• _EXERCISE_: Starting with the first line of the data below, copy each line up to and including the one containing "Vue d´ensemble". Pictures stay out.
════════
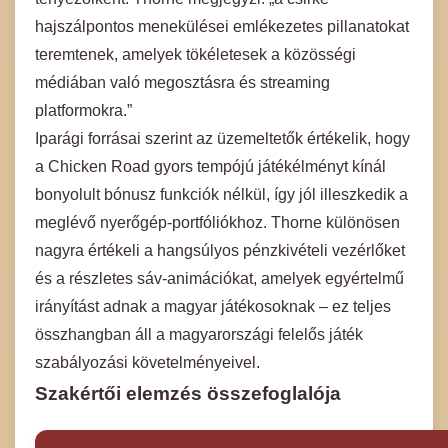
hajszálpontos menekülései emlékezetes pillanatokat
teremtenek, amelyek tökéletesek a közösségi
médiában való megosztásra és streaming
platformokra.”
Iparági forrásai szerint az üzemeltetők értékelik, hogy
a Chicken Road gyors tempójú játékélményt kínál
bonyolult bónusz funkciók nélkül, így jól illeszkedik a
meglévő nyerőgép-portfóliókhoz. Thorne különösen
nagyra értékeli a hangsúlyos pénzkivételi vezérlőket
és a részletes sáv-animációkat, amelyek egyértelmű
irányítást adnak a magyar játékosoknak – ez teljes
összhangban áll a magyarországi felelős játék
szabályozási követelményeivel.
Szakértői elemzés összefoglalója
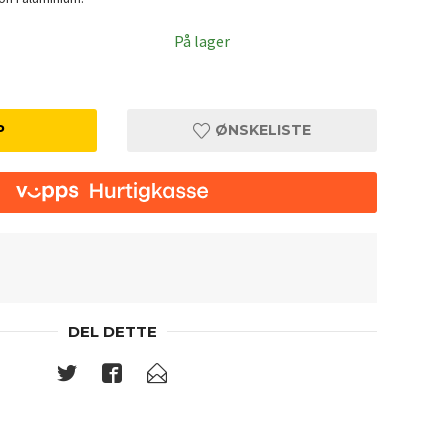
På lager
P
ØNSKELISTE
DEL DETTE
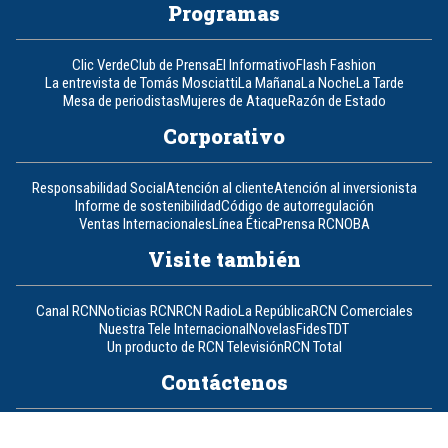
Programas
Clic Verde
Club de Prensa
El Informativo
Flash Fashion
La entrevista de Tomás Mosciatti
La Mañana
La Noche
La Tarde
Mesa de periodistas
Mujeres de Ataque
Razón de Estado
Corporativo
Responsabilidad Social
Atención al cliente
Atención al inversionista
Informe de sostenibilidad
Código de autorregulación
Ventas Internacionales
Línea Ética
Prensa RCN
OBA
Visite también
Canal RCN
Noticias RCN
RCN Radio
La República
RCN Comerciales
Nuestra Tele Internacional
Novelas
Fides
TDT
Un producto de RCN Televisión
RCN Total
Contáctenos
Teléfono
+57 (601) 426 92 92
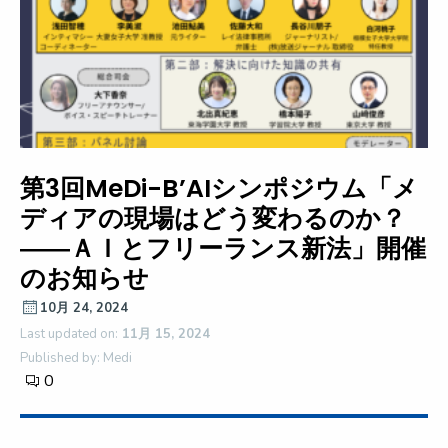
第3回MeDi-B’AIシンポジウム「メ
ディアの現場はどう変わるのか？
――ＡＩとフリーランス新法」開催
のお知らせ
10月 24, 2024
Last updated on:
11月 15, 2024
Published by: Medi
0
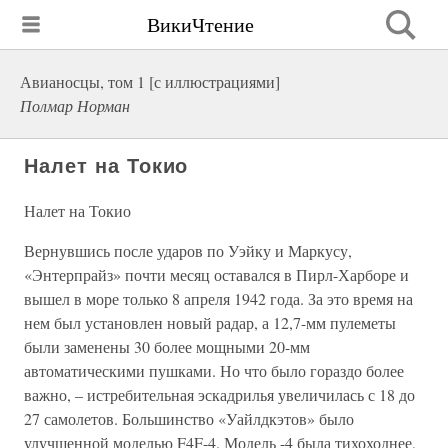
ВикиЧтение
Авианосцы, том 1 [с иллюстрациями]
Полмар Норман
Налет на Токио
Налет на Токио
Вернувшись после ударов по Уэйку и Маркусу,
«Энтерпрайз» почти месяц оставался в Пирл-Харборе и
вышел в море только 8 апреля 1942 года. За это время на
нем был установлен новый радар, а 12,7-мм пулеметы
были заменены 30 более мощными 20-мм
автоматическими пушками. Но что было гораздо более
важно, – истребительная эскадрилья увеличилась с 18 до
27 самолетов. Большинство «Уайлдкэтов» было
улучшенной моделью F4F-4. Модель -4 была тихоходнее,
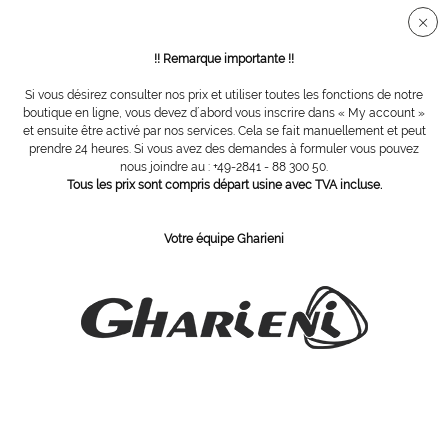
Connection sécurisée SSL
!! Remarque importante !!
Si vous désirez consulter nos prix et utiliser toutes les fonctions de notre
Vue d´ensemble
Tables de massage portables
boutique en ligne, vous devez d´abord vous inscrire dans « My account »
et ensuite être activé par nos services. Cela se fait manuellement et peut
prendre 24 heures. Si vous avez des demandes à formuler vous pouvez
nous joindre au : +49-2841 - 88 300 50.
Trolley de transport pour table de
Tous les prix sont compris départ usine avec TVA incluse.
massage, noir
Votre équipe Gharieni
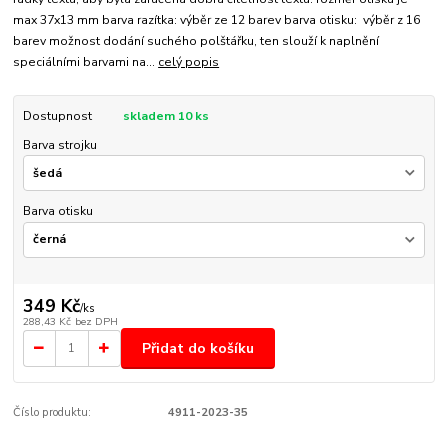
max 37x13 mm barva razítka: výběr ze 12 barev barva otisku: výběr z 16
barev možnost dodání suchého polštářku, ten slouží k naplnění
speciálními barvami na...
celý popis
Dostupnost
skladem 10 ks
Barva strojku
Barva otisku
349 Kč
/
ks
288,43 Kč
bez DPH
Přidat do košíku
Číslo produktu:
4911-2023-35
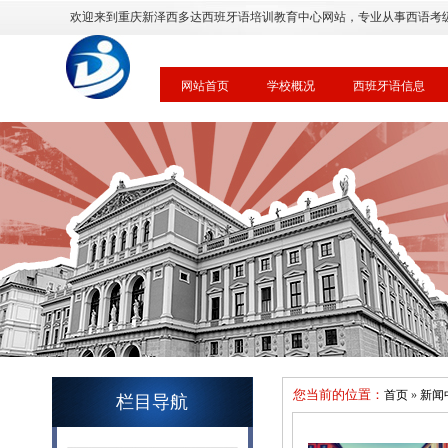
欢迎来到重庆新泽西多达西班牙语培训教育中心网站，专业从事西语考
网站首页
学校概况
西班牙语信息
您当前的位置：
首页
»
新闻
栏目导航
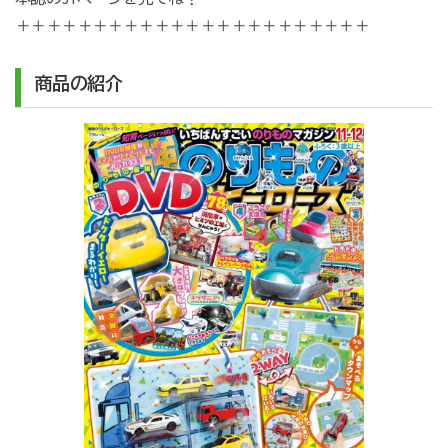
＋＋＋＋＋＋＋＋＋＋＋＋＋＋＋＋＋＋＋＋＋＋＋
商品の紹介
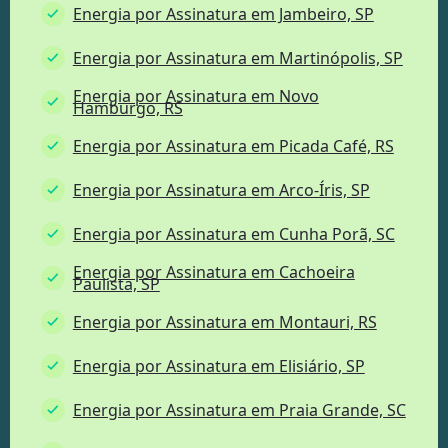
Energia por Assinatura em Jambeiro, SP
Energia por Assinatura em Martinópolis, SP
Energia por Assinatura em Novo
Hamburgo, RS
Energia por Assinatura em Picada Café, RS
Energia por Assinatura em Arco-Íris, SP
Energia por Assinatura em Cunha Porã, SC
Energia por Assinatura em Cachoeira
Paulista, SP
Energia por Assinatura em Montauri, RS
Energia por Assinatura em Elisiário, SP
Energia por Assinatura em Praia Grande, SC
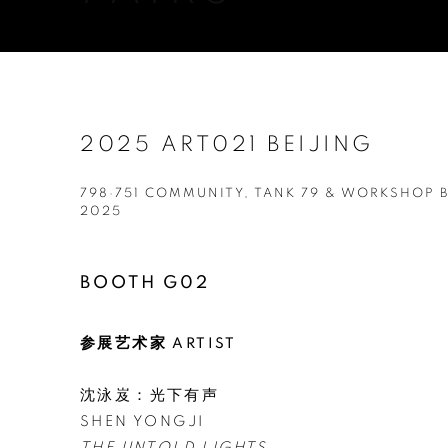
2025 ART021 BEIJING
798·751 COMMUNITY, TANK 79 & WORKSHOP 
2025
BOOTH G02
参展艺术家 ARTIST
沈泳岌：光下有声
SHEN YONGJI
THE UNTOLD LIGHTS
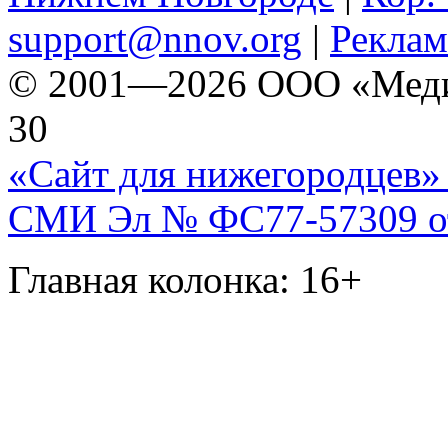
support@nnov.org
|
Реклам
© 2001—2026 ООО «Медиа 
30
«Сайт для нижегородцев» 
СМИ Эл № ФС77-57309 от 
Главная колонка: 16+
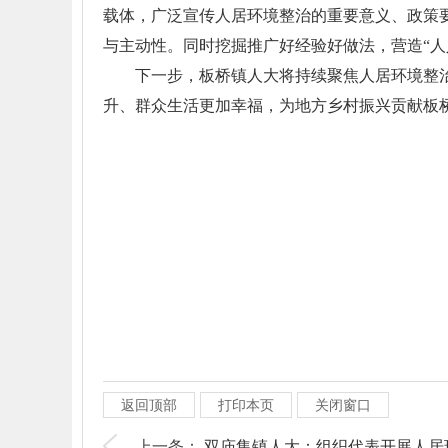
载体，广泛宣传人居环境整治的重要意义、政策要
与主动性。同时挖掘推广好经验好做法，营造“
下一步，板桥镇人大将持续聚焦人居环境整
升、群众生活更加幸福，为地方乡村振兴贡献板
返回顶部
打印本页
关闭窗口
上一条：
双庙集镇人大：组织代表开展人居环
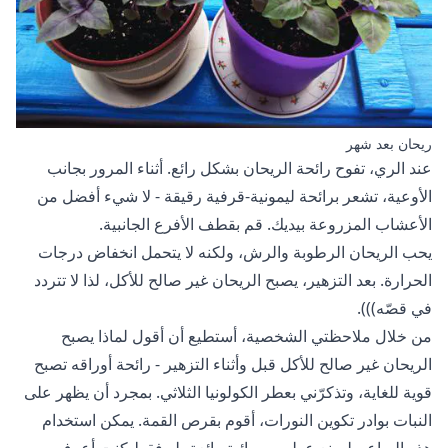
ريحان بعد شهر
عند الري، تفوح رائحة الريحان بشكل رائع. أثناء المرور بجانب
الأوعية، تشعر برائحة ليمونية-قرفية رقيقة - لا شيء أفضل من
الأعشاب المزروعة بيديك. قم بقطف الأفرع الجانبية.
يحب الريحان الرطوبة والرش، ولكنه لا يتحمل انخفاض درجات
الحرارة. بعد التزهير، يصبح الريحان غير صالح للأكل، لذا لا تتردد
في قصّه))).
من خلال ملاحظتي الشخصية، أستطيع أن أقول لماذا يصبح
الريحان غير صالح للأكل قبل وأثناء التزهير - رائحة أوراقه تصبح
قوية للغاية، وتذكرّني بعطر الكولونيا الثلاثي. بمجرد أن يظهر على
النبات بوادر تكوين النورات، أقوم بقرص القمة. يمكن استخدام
════════
• _ANSWER SPACE_:
hajszálpontos menekülései emlékezetes pillanatokat
teremtenek, amelyek tökéletesek a közösségi
médiában való megosztásra és streaming
platformokra.”
Iparági forrásai szerint az üzemeltetők értékelik, hogy
a Chicken Road gyors tempójú játékélményt kínál
bonyolult bónusz funkciók nélkül, így jól illeszkedik a
meglévő nyerőgép-portfóliókhoz. Thorne különösen
nagyra értékeli a hangsúlyos pénzkivételi vezérlőket
és a részletes sáv-animációkat, amelyek egyértelmű
irányítást adnak a magyar játékosoknak – ez teljes
összhangban áll a magyarországi felelős játék
szabályozási követelményeivel.
Szakértői elemzés összefoglalója
På lager
P
ØNSKELISTE
DEL DETTE
Programas
Clic Verde
Club de Prensa
El Informativo
Flash Fashion
La entrevista de Tomás Mosciatti
La Mañana
La Noche
La Tarde
Mesa de periodistas
Mujeres de Ataque
Razón de Estado
Corporativo
Responsabilidad Social
Atención al cliente
Atención al inversionista
Informe de sostenibilidad
Código de autorregulación
Ventas Internacionales
Línea Ética
Prensa RCN
OBA
Visite también
Canal RCN
Noticias RCN
RCN Radio
La República
RCN Comerciales
Nuestra Tele Internacional
Novelas
Fides
TDT
Un producto de RCN Televisión
RCN Total
Contáctenos
Teléfono
+57 (601) 426 92 92
第3回MeDi-B’AIシンポジウム「メ
ディアの現場はどう変わるのか？
――ＡＩとフリーランス新法」開催
のお知らせ
10月 24, 2024
Last updated on:
11月 15, 2024
Published by: Medi
0
ВикиЧтение
Авианосцы, том 1 [с иллюстрациями]
Полмар Норман
Налет на Токио
Налет на Токио
Вернувшись после ударов по Уэйку и Маркусу,
«Энтерпрайз» почти месяц оставался в Пирл-Харборе и
вышел в море только 8 апреля 1942 года. За это время на
нем был установлен новый радар, а 12,7-мм пулеметы
были заменены 30 более мощными 20-мм
автоматическими пушками. Но что было гораздо более
важно, – истребительная эскадрилья увеличилась с 18 до
27 самолетов. Большинство «Уайлдкэтов» было
улучшенной моделью F4F-4. Модель -4 была тихоходнее,
Connection sécurisée SSL
!! Remarque importante !!
Si vous désirez consulter nos prix et utiliser toutes les fonctions de notre
Vue d´ensemble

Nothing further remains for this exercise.